La <sub> 1/2 </ Sub> Of (sr <sub> 1-x </ Sub> Of Ca <sub> X </ Sub>) <sub> 3/2 </ Sub> Of Mno <sub> 4 < / Sub> And Nd <sub> 2-2x </ Sub> Of Ca <sub> The 1 +2 X </ Sub> Mn

The chapter one, two and three: Reviewed the physical characteristics of the ABO₃ type manganese oxide. Summarized the current research results and the recent progress of this system. And the anticipation and existence solution's question has been given the explanation. Introduced the sample preparation process, experimental methods, the principle of Rietveld method and the basic steps of fitting.The chapter four and five: Polycrystals of single-layered perovskite La_1/2(Sr_1-xCa_x)_3/2MnO₄ and Nd_2-2xCa_1+2xMn₂O₇ were prepared by solid-state reactions. With the Rietveld-Method, the samples' XRD pattern was fitted by the program FULLPROF. The compounds show the space group I4/mmm at the room temperature. The temperature dependence of the electrical transport properties and magnetic properties were measured. The results show:The resistivities of La_1/2Sr_1-xCa_x)_3/2MnO₄ samples increase with the decrease of temperature. It shows the insulator behavior within testing temperature range.

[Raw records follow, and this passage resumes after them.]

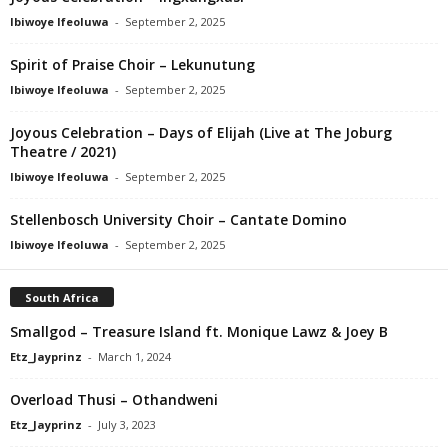
Ibiwoye Ifeoluwa
-
September 2, 2025
Spirit of Praise Choir – Lekunutung
Ibiwoye Ifeoluwa
-
September 2, 2025
Joyous Celebration – Days of Elijah (Live at The Joburg
Theatre / 2021)
Ibiwoye Ifeoluwa
-
September 2, 2025
Stellenbosch University Choir – Cantate Domino
Ibiwoye Ifeoluwa
-
September 2, 2025
South Africa
Smallgod – Treasure Island ft. Monique Lawz & Joey B
Etz_Jayprinz
-
March 1, 2024
Overload Thusi – Othandweni
Etz_Jayprinz
-
July 3, 2023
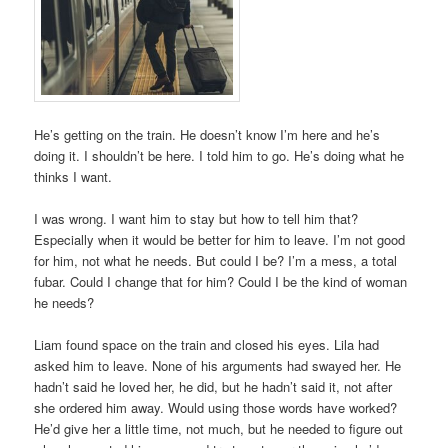
He’s getting on the train. He doesn’t know I’m here and he’s
doing it. I shouldn’t be here. I told him to go. He’s doing what he
thinks I want.
I was wrong. I want him to stay but how to tell him that?
Especially when it would be better for him to leave. I’m not good
for him, not what he needs. But could I be? I’m a mess, a total
fubar. Could I change that for him? Could I be the kind of woman
he needs?
Liam found space on the train and closed his eyes. Lila had
asked him to leave. None of his arguments had swayed her. He
hadn’t said he loved her, he did, but he hadn’t said it, not after
she ordered him away. Would using those words have worked?
He’d give her a little time, not much, but he needed to figure out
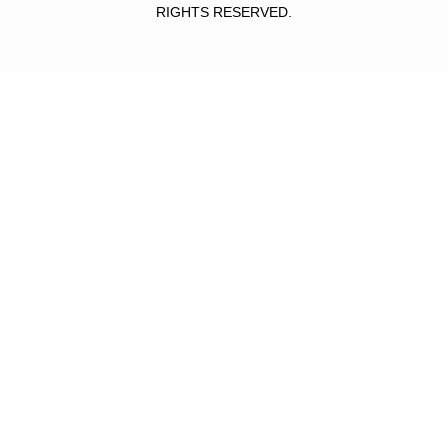
RIGHTS RESERVED.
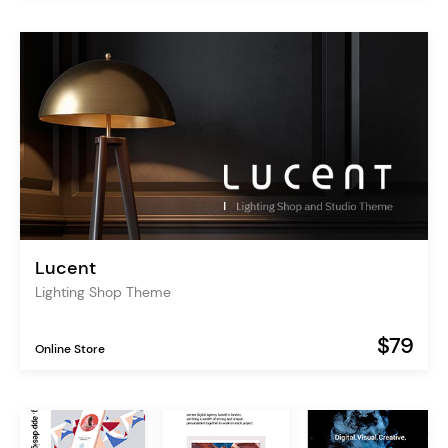
Lucent
Lighting Shop Theme
$79
Online Store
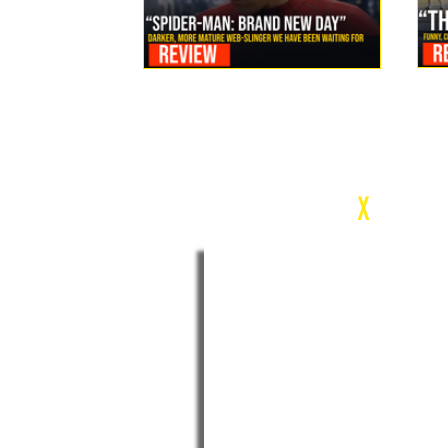
Review: Spider-Man Brand New Day Is the Darker, More
Mature Web-Slinger We Have Been Waiting For
c
X
WEEK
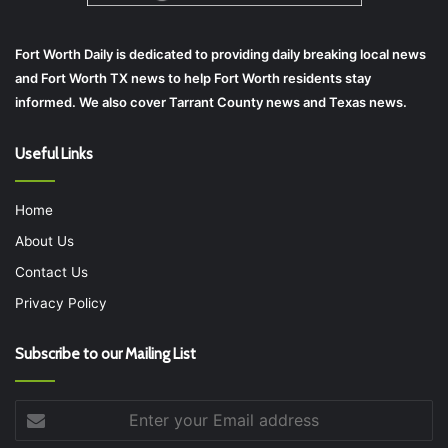
Fort Worth Daily is dedicated to providing daily breaking local news
and Fort Worth TX news to help Fort Worth residents stay
informed. We also cover Tarrant County news and Texas news.
Useful Links
Home
About Us
Contact Us
Privacy Policy
Subscribe to our Mailing List
Enter
your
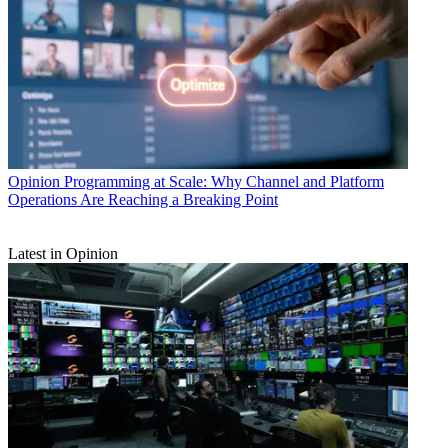
Opinion
Programming at Scale: Why Channel and Platform
Operations Are Reaching a Breaking Point
Latest in Opinion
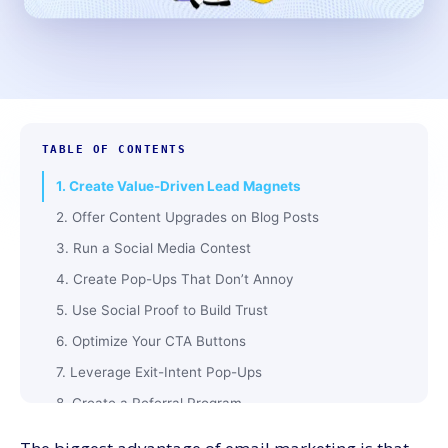
TABLE OF CONTENTS
1. Create Value-Driven Lead Magnets
2. Offer Content Upgrades on Blog Posts
3. Run a Social Media Contest
4. Create Pop-Ups That Don’t Annoy
5. Use Social Proof to Build Trust
6. Optimize Your CTA Buttons
7. Leverage Exit-Intent Pop-Ups
8. Create a Referral Program
9. Offer a Discount for Signing Up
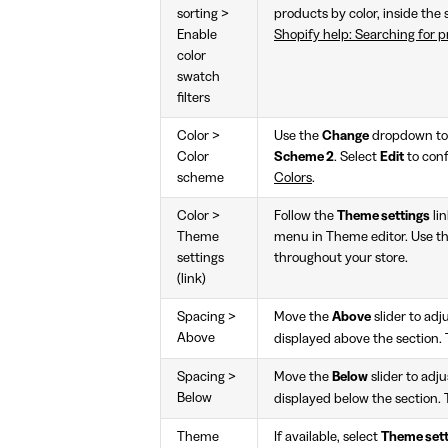
sorting >
products by color, inside the 
Enable
Shopify help: Searching for pr
color
swatch
filters
Color >
Use the
Change
dropdown to 
Color
Scheme 2
. Select
Edit
to conf
scheme
Colors
.
Color >
Follow the
Theme settings
lin
Theme
menu in Theme editor. Use th
settings
throughout your store.
(link)
Spacing >
Move the
Above
slider to ad
Above
displayed above the section.
Spacing >
Move the
Below
slider to adj
Below
displayed below the section. 
Theme
If available, select
Theme sett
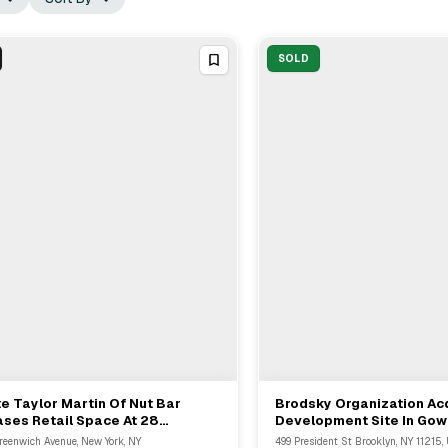
SOLD
e Taylor Martin Of Nut Bar
Brodsky Organization Ac
View Full Deal
→
View Full Deal
→
ses Retail Space At 28
Development Site In Gow
enwich Avenue For 10 Years
Brooklyn For $84.1M
reenwich Avenue, New York, NY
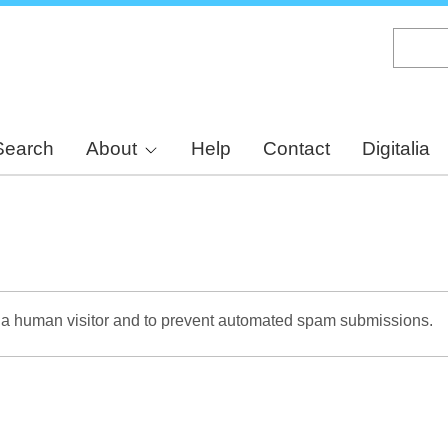
Skip
to
main
content
Search
About
Help
Contact
Digitalia
re a human visitor and to prevent automated spam submissions.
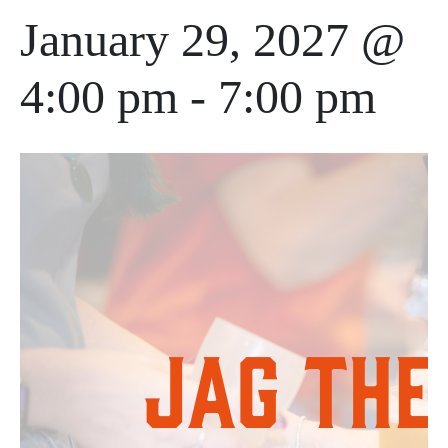
January 29, 2027 @
4:00 pm
-
7:00 pm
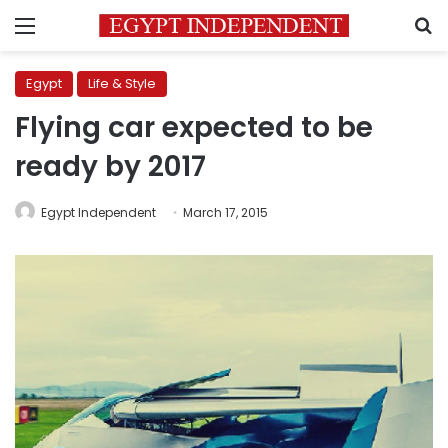
Menu
S
Egypt
Life & Style
Flying car expected to be
ready by 2017
Egypt Independent
March 17, 2015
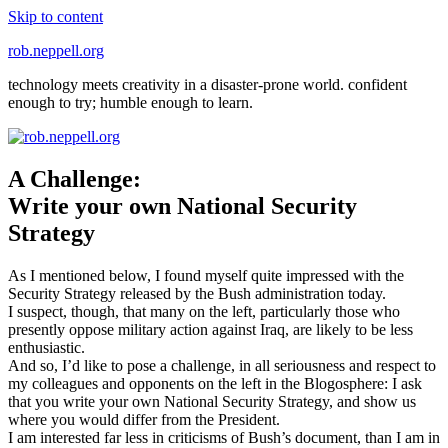
Skip to content
rob.neppell.org
technology meets creativity in a disaster-prone world. confident
enough to try; humble enough to learn.
A Challenge:
Write your own National Security
Strategy
As I mentioned below, I found myself quite impressed with the
Security Strategy released by the Bush administration today.
I suspect, though, that many on the left, particularly those who
presently oppose military action against Iraq, are likely to be less
enthusiastic.
And so, I’d like to pose a challenge, in all seriousness and respect to
my colleagues and opponents on the left in the Blogosphere: I ask
that you write your own National Security Strategy, and show us
where you would differ from the President.
I am interested far less in criticisms of Bush’s document, than I am in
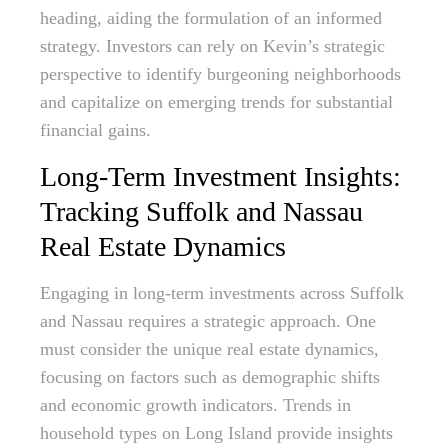
heading, aiding the formulation of an informed
strategy. Investors can rely on Kevin’s strategic
perspective to identify burgeoning neighborhoods
and capitalize on emerging trends for substantial
financial gains.
Long-Term Investment Insights:
Tracking Suffolk and Nassau
Real Estate Dynamics
Engaging in long-term investments across Suffolk
and Nassau requires a strategic approach. One
must consider the unique real estate dynamics,
focusing on factors such as demographic shifts
and economic growth indicators. Trends in
household types on Long Island provide insights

The resistivities of samples decrease with increase of doping level. Transport properties below T_CO can be explained quite well based on the Variable Range Hopping Model. In the high temperature region, the series of samples show the paramagnetism. The Charge -Orbital- Spin order transition happens near 200 - 235K, and the COS order has been extended to low temperature. The susceptibility of sample x = 0.3 increases abruptly due to the spin-glass transition.The sample of Nd_1.2Ca_1.8Mn₂O₇ shows the ferromagnetism in the low temperature. Magnetization is 1.4μ_B. With the rise of temperature, the sample undergoes the FM - PM transition near 120 K. The resistivity of the Nd_1.2Ca_1.8Mn₂O₇ becomes lower with the rise of temperature. It shows the insulator behavior within testing temperature range. The sample of NdCa₂Mn₂O₇ shows the antiferromagnetism in the low temperature range because it exists the orbital order and charge order. With the rise of the temperature, the orbital order and charge order were broken. The sample shows the AFM - PM transition near 125 K. The activation energy E_ac[≡d(lnρ)/d(1/T)] of NdCa₂Mn₂O₇ was calculated with the temperature dependence of resistivity. The critical temperature T_CO for the charge ordering transition was 125 K.